Hanzala Ibn Abi Amir or Ḥanẓala Ibn Abī ʿĀmir (Arabic: ﺣﻨﻈﻠـة ﺍﺑﻦ ﺍﺑﻲ ﻋﺎﻣﺮ) (c. 601625) was one of the companions of the Islamic prophet Muhammad. He belonged to the Banu Aus tribe of the Ansar. His father, Abu Aamir was said to be a Christian. Hanzala was just 24years old when he died in the Battle of Uhud while fighting against the polytheists. Hanzala, being a foot soldier, attacked Abu Sufyan ibn Harb's horse. However, Abu Sufyan ibn Harb was saved by Shaddād bin al-Aswad (also known as Ibn Sha'ub) who then killed Hanzala.

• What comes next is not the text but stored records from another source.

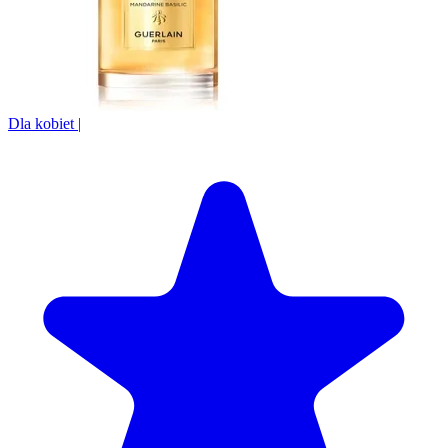
Dla kobiet
|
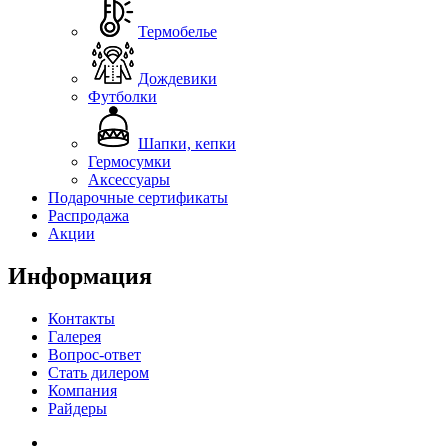
Термобелье
Дождевики
Футболки
Шапки, кепки
Гермосумки
Аксессуары
Подарочные сертификаты
Распродажа
Акции
Информация
Контакты
Галерея
Вопрос-ответ
Стать дилером
Компания
Райдеры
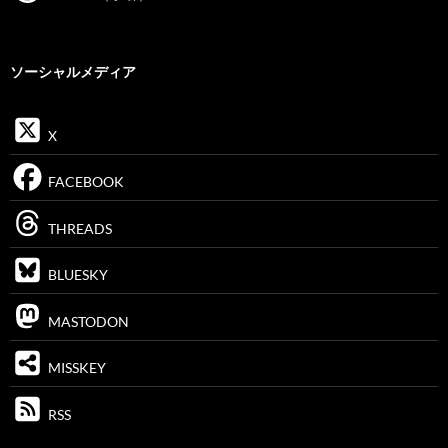
ソーシャルメディア
X
FACEBOOK
THREADS
BLUESKY
MASTODON
MISSKEY
RSS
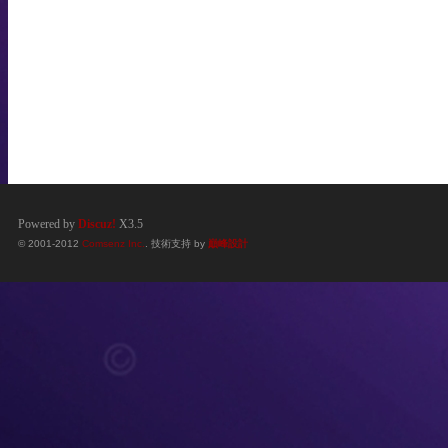
Powered by
Discuz!
X3.5
© 2001-2012
Comsenz Inc.
. 技術支持 by
巔峰設計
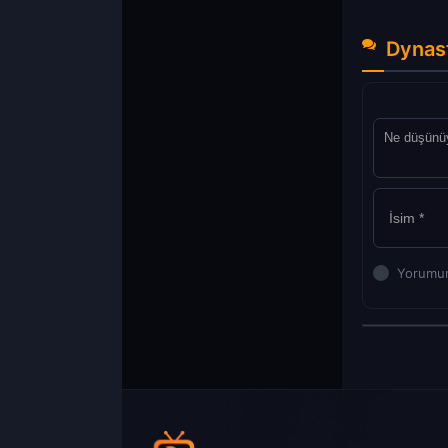
Dynast
Yorumun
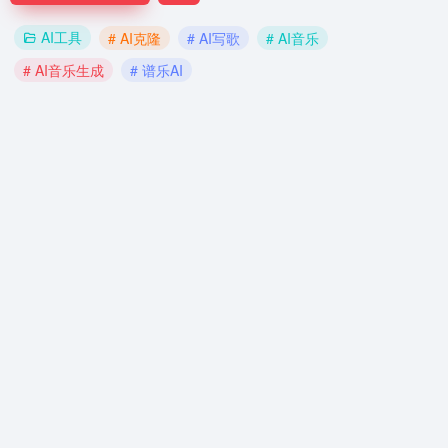
AI工具
# AI克隆
# AI写歌
# AI音乐
# AI音乐生成
# 谱乐AI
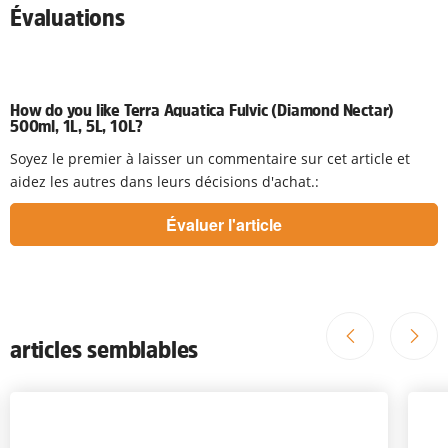
Évaluations
How do you like Terra Aquatica Fulvic (Diamond Nectar)
500ml, 1L, 5L, 10L?
Soyez le premier à laisser un commentaire sur cet article et
aidez les autres dans leurs décisions d'achat.:
articles semblables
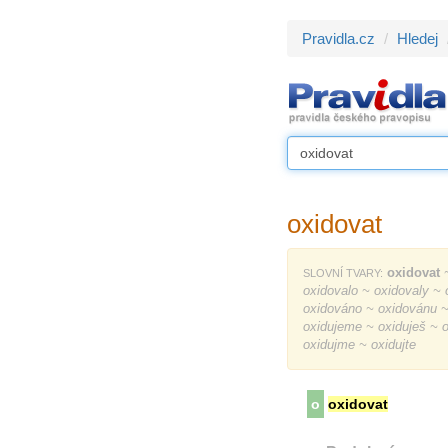
Pravidla.cz
Hledej
oxidovat
oxidovat
~
SLOVNÍ TVARY:
oxidovalo ~ oxidovaly ~
oxidováno ~ oxidovánu ~ 
oxidujeme ~ oxiduješ ~ ox
oxidujme ~ oxidujte
o
oxidovat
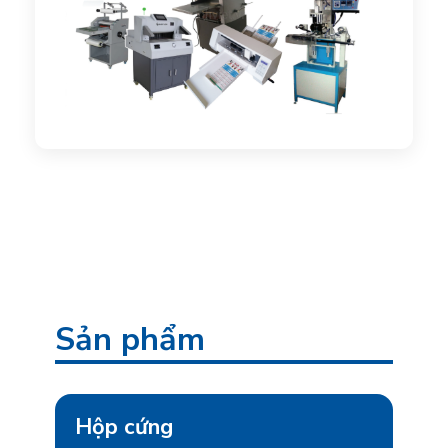
Sản phẩm
Hộp cứng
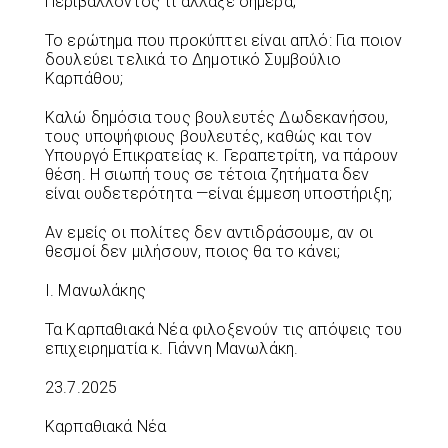
Περιβαλλοντος τι άλλαξε σήμερα;
Το ερώτημα που προκύπτει είναι απλό: Για ποιον
δουλεύει τελικά το Δημοτικό Συμβούλιο
Καρπάθου;
Καλώ δημόσια τους βουλευτές Δωδεκανήσου,
τους υποψήφιους βουλευτές, καθώς και τον
Υπουργό Επικρατείας κ. Γεραπετρίτη, να πάρουν
θέση. Η σιωπή τους σε τέτοια ζητήματα δεν
είναι ουδετερότητα —είναι έμμεση υποστήριξη;
Αν εμείς οι πολίτες δεν αντιδράσουμε, αν οι
θεσμοί δεν μιλήσουν, ποιος θα το κάνει;
Ι. Μανωλάκης
Τα Καρπαθιακά Νέα φιλοξενούν τις απόψεις του
επιχειρηματία κ. Γιάννη Μανωλάκη.
23.7.2025
Καρπαθιακά Νέα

Hanzala had left for the battlefield to respond the call of Jihad leaving his wife Jamila, daughter of Abd-Allah ibn Ubayy, on the first wedding night. He did not have time carry out Ghusl (ablution). Muhammad is said to have seen angels giving Hanzala a bath in between heaven and earth with fresh rainwater kept in silver vessels. Because of this honour, Hanzala earned the title of Ghaseel al-Malāʾika (Arabic: غسيل الملائكة) or the one cleansed by the angels. His son, Abd Allah ibn Hanzala, would command the people of Medina in opposition to the Umayyad Caliph Yazid I.